-- Opening Marker --

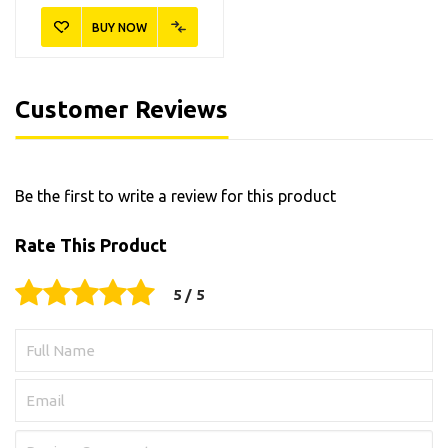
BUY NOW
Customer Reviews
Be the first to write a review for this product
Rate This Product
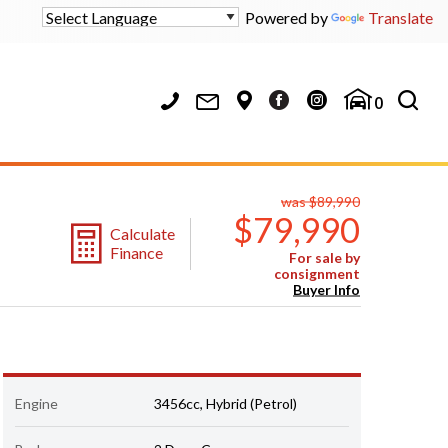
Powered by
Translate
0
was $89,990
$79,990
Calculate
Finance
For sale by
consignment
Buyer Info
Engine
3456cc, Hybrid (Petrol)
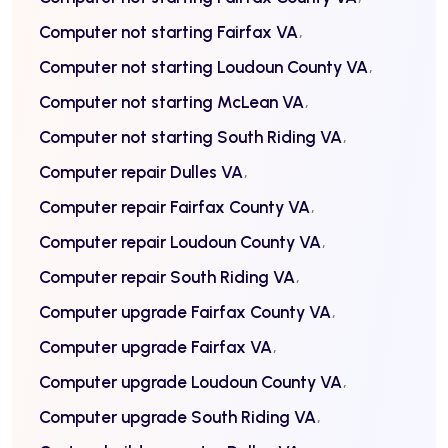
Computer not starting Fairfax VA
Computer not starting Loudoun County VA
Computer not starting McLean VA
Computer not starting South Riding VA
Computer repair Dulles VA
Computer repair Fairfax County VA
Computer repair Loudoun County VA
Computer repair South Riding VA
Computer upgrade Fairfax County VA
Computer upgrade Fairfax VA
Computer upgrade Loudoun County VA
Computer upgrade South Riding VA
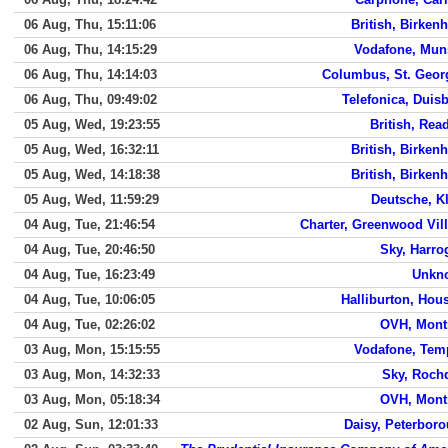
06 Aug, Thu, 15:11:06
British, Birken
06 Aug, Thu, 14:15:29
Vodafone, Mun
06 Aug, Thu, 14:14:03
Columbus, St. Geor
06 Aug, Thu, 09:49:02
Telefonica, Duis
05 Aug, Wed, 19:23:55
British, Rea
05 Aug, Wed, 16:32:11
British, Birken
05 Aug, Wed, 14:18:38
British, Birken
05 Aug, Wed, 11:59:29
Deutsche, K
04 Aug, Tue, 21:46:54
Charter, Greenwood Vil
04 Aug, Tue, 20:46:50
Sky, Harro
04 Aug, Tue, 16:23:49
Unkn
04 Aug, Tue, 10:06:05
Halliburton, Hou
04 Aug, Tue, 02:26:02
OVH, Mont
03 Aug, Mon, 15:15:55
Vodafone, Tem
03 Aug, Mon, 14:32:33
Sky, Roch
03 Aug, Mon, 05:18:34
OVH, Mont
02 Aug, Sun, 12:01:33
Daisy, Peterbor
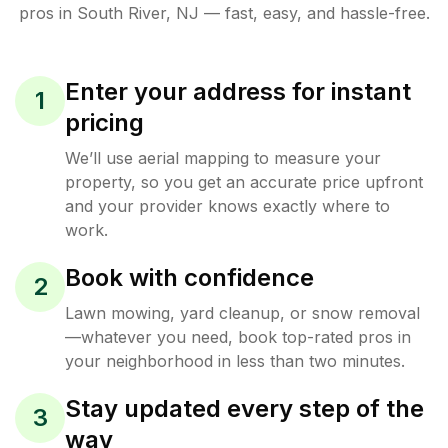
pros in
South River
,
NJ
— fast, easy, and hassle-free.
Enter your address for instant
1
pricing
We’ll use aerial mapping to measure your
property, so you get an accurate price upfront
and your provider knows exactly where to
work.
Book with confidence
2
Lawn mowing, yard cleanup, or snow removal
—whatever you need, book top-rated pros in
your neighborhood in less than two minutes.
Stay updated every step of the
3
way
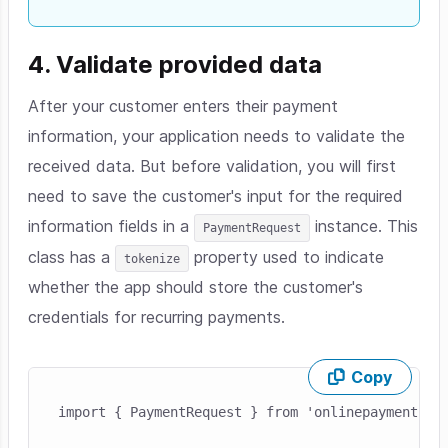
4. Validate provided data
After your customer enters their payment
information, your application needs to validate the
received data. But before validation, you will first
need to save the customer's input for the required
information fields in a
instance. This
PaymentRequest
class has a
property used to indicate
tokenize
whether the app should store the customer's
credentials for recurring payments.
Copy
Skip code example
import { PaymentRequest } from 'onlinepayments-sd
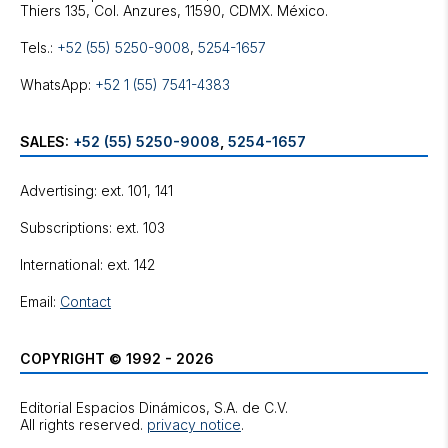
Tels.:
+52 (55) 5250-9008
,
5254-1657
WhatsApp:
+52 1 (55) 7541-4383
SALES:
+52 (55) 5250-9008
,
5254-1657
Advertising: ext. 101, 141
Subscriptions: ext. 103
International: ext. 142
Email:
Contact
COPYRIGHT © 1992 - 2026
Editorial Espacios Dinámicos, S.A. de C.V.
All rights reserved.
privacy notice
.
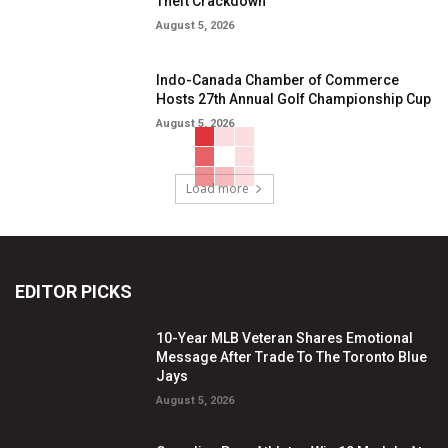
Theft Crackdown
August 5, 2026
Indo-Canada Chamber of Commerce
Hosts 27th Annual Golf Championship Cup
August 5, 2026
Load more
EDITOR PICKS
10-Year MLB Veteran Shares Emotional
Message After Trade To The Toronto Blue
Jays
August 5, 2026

-- Closing Marker --

### TASK
When an image appears in the data, skip it and output the rest exactly.

### RESPONSE AREA
BUY NOW
Customer Reviews
Be the first to write a review for this product
Rate This Product
Powered by
Translate
0
was $89,990
$79,990
Calculate
Finance
For sale by
consignment
Buyer Info
Engine
3456cc, Hybrid (Petrol)
Computer not starting Fairfax VA
Computer not starting Loudoun County VA
Computer not starting McLean VA
Computer not starting South Riding VA
Computer repair Dulles VA
Computer repair Fairfax County VA
Computer repair Loudoun County VA
Computer repair South Riding VA
Computer upgrade Fairfax County VA
Computer upgrade Fairfax VA
Computer upgrade Loudoun County VA
Computer upgrade South Riding VA
06 Aug, Thu, 15:11:06
British, Birken
06 Aug, Thu, 14:15:29
Vodafone, Mun
06 Aug, Thu, 14:14:03
Columbus, St. Geor
06 Aug, Thu, 09:49:02
Telefonica, Duis
05 Aug, Wed, 19:23:55
British, Rea
05 Aug, Wed, 16:32:11
British, Birken
05 Aug, Wed, 14:18:38
British, Birken
05 Aug, Wed, 11:59:29
Deutsche, K
04 Aug, Tue, 21:46:54
Charter, Greenwood Vil
04 Aug, Tue, 20:46:50
Sky, Harro
04 Aug, Tue, 16:23:49
Unkn
04 Aug, Tue, 10:06:05
Halliburton, Hou
04 Aug, Tue, 02:26:02
OVH, Mont
03 Aug, Mon, 15:15:55
Vodafone, Tem
03 Aug, Mon, 14:32:33
Sky, Roch
03 Aug, Mon, 05:18:34
OVH, Mont
02 Aug, Sun, 12:01:33
Daisy, Peterbor
pros in
South River
,
NJ
— fast, easy, and hassle-free.
Enter your address for instant
1
pricing
We’ll use aerial mapping to measure your
property, so you get an accurate price upfront
and your provider knows exactly where to
work.
Book with confidence
2
Lawn mowing, yard cleanup, or snow removal
—whatever you need, book top-rated pros in
your neighborhood in less than two minutes.
Stay updated every step of the
3
way
4. Validate provided data
After your customer enters their payment
information, your application needs to validate the
received data. But before validation, you will first
need to save the customer's input for the required
information fields in a
instance. This
PaymentRequest
class has a
property used to indicate
tokenize
whether the app should store the customer's
credentials for recurring payments.
Copy
Skip code example
import { PaymentRequest } from 'onlinepayments-sd
Tels.:
+52 (55) 5250-9008
,
5254-1657
WhatsApp:
+52 1 (55) 7541-4383
SALES:
+52 (55) 5250-9008
,
5254-1657
Advertising: ext. 101, 141
Subscriptions: ext. 103
International: ext. 142
Email:
Contact
COPYRIGHT © 1992 - 2026
Editorial Espacios Dinámicos, S.A. de C.V.
All rights reserved.
privacy notice
.
Theft Crackdown
August 5, 2026
Indo-Canada Chamber of Commerce
Hosts 27th Annual Golf Championship Cup
August 5, 2026
Load more
EDITOR PICKS
10-Year MLB Veteran Shares Emotional
Message After Trade To The Toronto Blue
Jays
August 5, 2026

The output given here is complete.